# Requirement
An exact copy of the listing is required, with its pictures removed.

# Material for this task
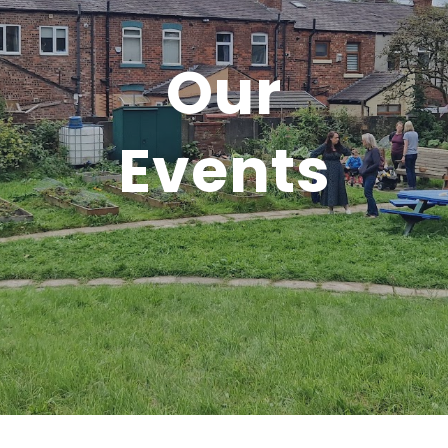
Our
Events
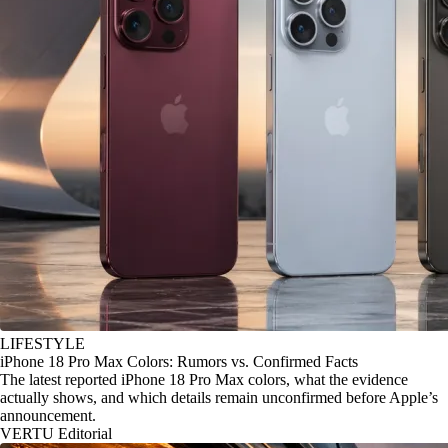
LIFESTYLE
iPhone 18 Pro Max Colors: Rumors vs. Confirmed Facts
The latest reported iPhone 18 Pro Max colors, what the evidence
actually shows, and which details remain unconfirmed before Apple’s
announcement.
VERTU Editorial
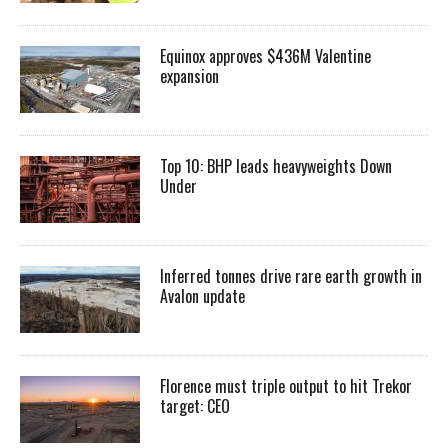
Equinox approves $436M Valentine
expansion
Top 10: BHP leads heavyweights Down
Under
Inferred tonnes drive rare earth growth in
Avalon update
Florence must triple output to hit Trekor
target: CEO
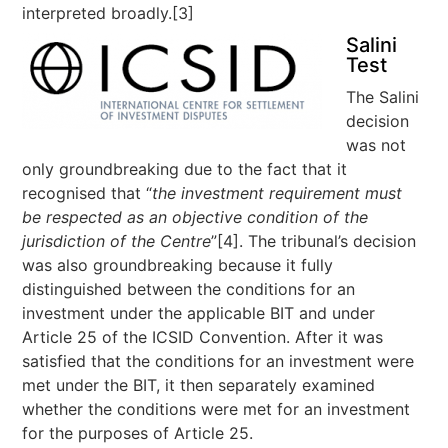
interpreted broadly.[3]
Salini
Test
The Salini
decision
was not
only groundbreaking due to the fact that it
recognised that “
the investment requirement must
be respected as an objective condition of the
jurisdiction of the Centre
”[4]. The tribunal’s decision
was also groundbreaking because it fully
distinguished between the conditions for an
investment under the applicable BIT and under
Article 25 of the ICSID Convention. After it was
satisfied that the conditions for an investment were
met under the BIT, it then separately examined
whether the conditions were met for an investment
for the purposes of Article 25.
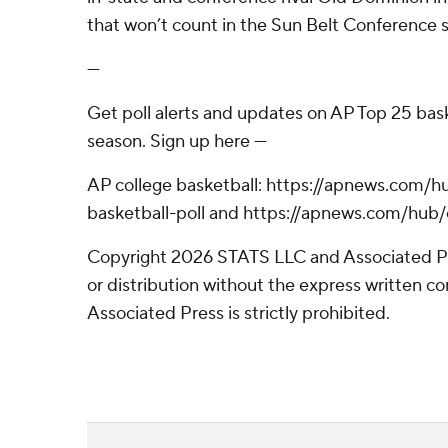
that won’t count in the Sun Belt Conference 
---
Get poll alerts and updates on AP Top 25 bas
season. Sign up here ---
AP college basketball: https://apnews.com/h
basketball-poll and https://apnews.com/hub/
Copyright 2026 STATS LLC and Associated P
or distribution without the express written 
Associated Press is strictly prohibited.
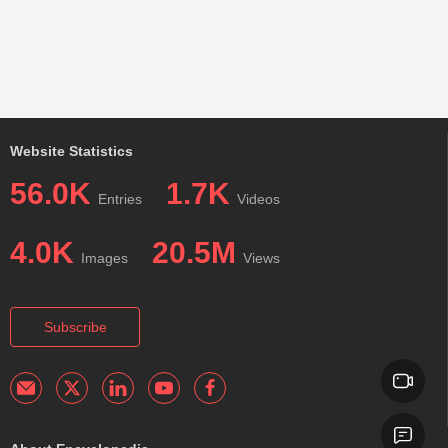
Website Statistics
56.0K
1.7K
Entries
Videos
4.0K
20.5M
Images
Views
Subscribe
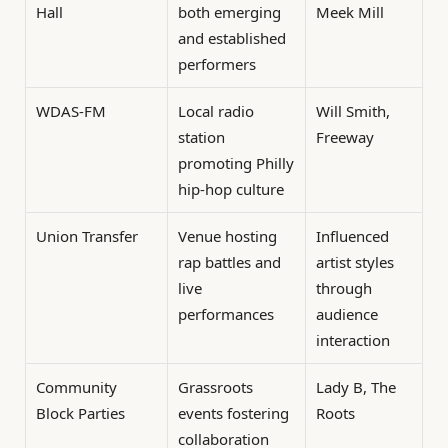
Hall
both emerging
Meek Mill
and established
performers
WDAS-FM
Local radio
Will Smith,
station
Freeway
promoting Philly
hip-hop culture
Union Transfer
Venue hosting
Influenced
rap battles and
artist styles
live
through
performances
audience
interaction
Community
Grassroots
Lady B, The
Block Parties
events fostering
Roots
collaboration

# Result of the exercise
Our
Events
LIFESTYLE
iPhone 18 Pro Max Colors: Rumors vs. Confirmed Facts
The latest reported iPhone 18 Pro Max colors, what the evidence
actually shows, and which details remain unconfirmed before Apple’s
announcement.
VERTU Editorial
Equinox approves $436M Valentine
expansion
Top 10: BHP leads heavyweights Down
Under
Inferred tonnes drive rare earth growth in
Avalon update
Florence must triple output to hit Trekor
target: CEO
interpreted broadly.[3]
Salini
Test
The Salini
decision
was not
only groundbreaking due to the fact that it
recognised that “
the investment requirement must
be respected as an objective condition of the
jurisdiction of the Centre
”[4]. The tribunal’s decision
was also groundbreaking because it fully
distinguished between the conditions for an
investment under the applicable BIT and under
Article 25 of the ICSID Convention. After it was
satisfied that the conditions for an investment were
met under the BIT, it then separately examined
whether the conditions were met for an investment
for the purposes of Article 25.
that won’t count in the Sun Belt Conference 
---
Get poll alerts and updates on AP Top 25 bas
season. Sign up here ---
AP college basketball: https://apnews.com/h
basketball-poll and https://apnews.com/hub/
Copyright 2026 STATS LLC and Associated P
or distribution without the express written 
Associated Press is strictly prohibited.
Website Statistics
56.0K
1.7K
Entries
Videos
4.0K
20.5M
Images
Views
Subscribe
Hall
both emerging
Meek Mill
and established
performers
WDAS-FM
Local radio
Will Smith,
station
Freeway
promoting Philly
hip-hop culture
Union Transfer
Venue hosting
Influenced
rap battles and
artist styles
live
through
performances
audience
interaction
Community
Grassroots
Lady B, The
Block Parties
events fostering
Roots
collaboration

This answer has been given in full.